## TASK PROMPT:
For this exercise, return exactly the lines of the material below that begin at the one with "Ingenieurs from Ede. Project manager Johan" and stop after the one with "why it is so".

[[ AVAILABLE DATA open ]]

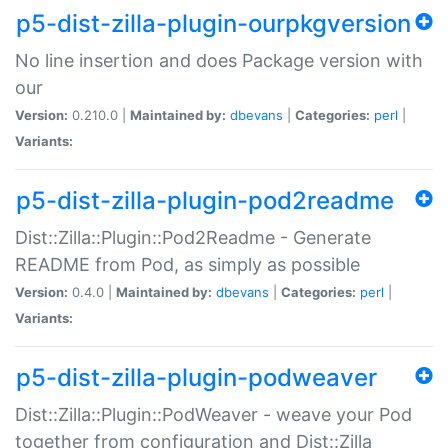
p5-dist-zilla-plugin-ourpkgversion
No line insertion and does Package version with
our
Version:
0.210.0 |
Maintained by:
dbevans
|
Categories:
perl
|
Variants:
p5-dist-zilla-plugin-pod2readme
Dist::Zilla::Plugin::Pod2Readme - Generate
README from Pod, as simply as possible
Version:
0.4.0 |
Maintained by:
dbevans
|
Categories:
perl
|
Variants:
p5-dist-zilla-plugin-podweaver
Dist::Zilla::Plugin::PodWeaver - weave your Pod
together from configuration and Dist::Zilla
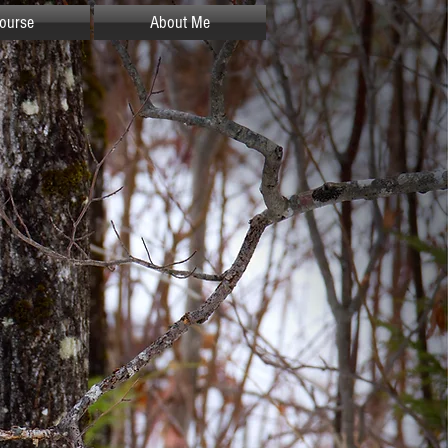
ourse
About Me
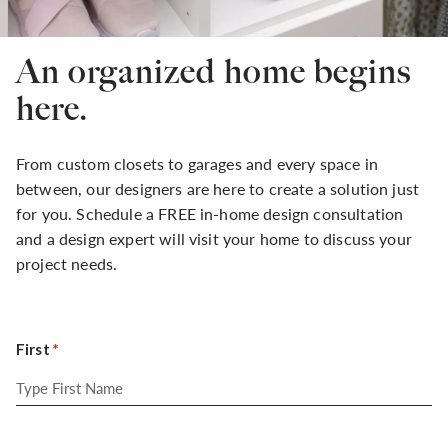
An organized home begins
here.
From custom closets to garages and every space in
between, our designers are here to create a solution just
for you. Schedule a FREE in-home design consultation
and a design expert will visit your home to discuss your
project needs.
First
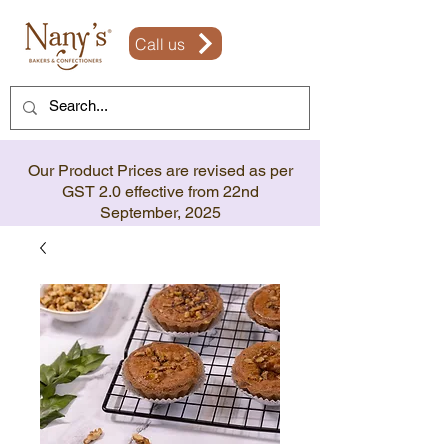
Call us
Our Product Prices are revised as per
GST 2.0 effective from 22nd
September, 2025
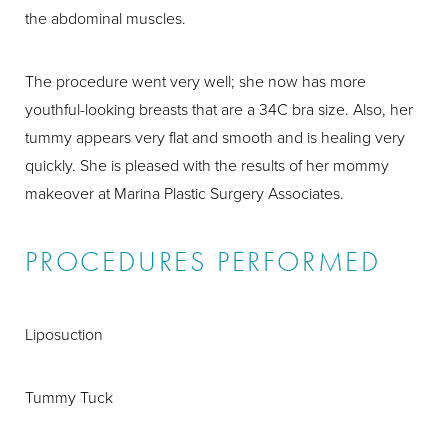
the abdominal muscles.
The procedure went very well; she now has more
youthful-looking breasts that are a 34C bra size. Also, her
tummy appears very flat and smooth and is healing very
quickly. She is pleased with the results of her mommy
makeover at Marina Plastic Surgery Associates.
PROCEDURES PERFORMED
Liposuction
Tummy Tuck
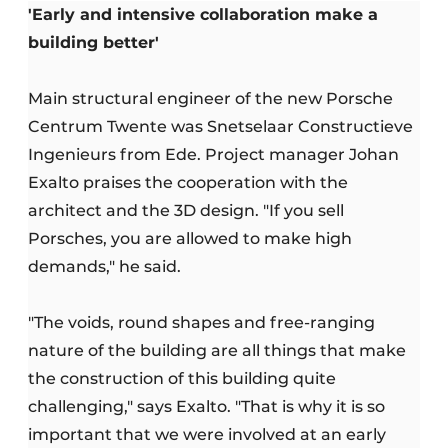
'Early and intensive collaboration make a
building better'
Main structural engineer of the new Porsche
Centrum Twente was Snetselaar Constructieve
Ingenieurs from Ede. Project manager Johan
Exalto praises the cooperation with the
architect and the 3D design. "If you sell
Porsches, you are allowed to make high
demands," he said.
"The voids, round shapes and free-ranging
nature of the building are all things that make
the construction of this building quite
challenging," says Exalto. "That is why it is so
important that we were involved at an early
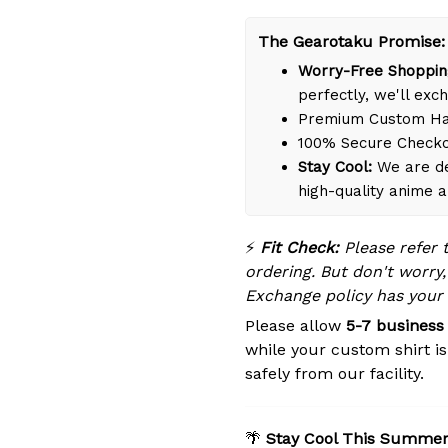
The Gearotaku Promise:
Worry-Free Shoppin
perfectly, we'll exch
Premium Custom Han
100% Secure Check
Stay Cool:
We are de
high-quality anime 
⚡
Fit Check:
Please refer 
ordering. But don't worry,
Exchange policy has your
Please allow
5-7 business
while your custom shirt i
safely from our facility.
🌴
Stay Cool This Summer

[[ AVAILABLE DATA closed ]]

## ANSWER TO THIS EXERCISE:
Ingenieurs from Ede. Project manager Johan
Exalto praises the cooperation with the
architect and the 3D design. "If you sell
Porsches, you are allowed to make high
demands," he said.
"The voids, round shapes and free-ranging
nature of the building are all things that make
the construction of this building quite
challenging," says Exalto. "That is why it is so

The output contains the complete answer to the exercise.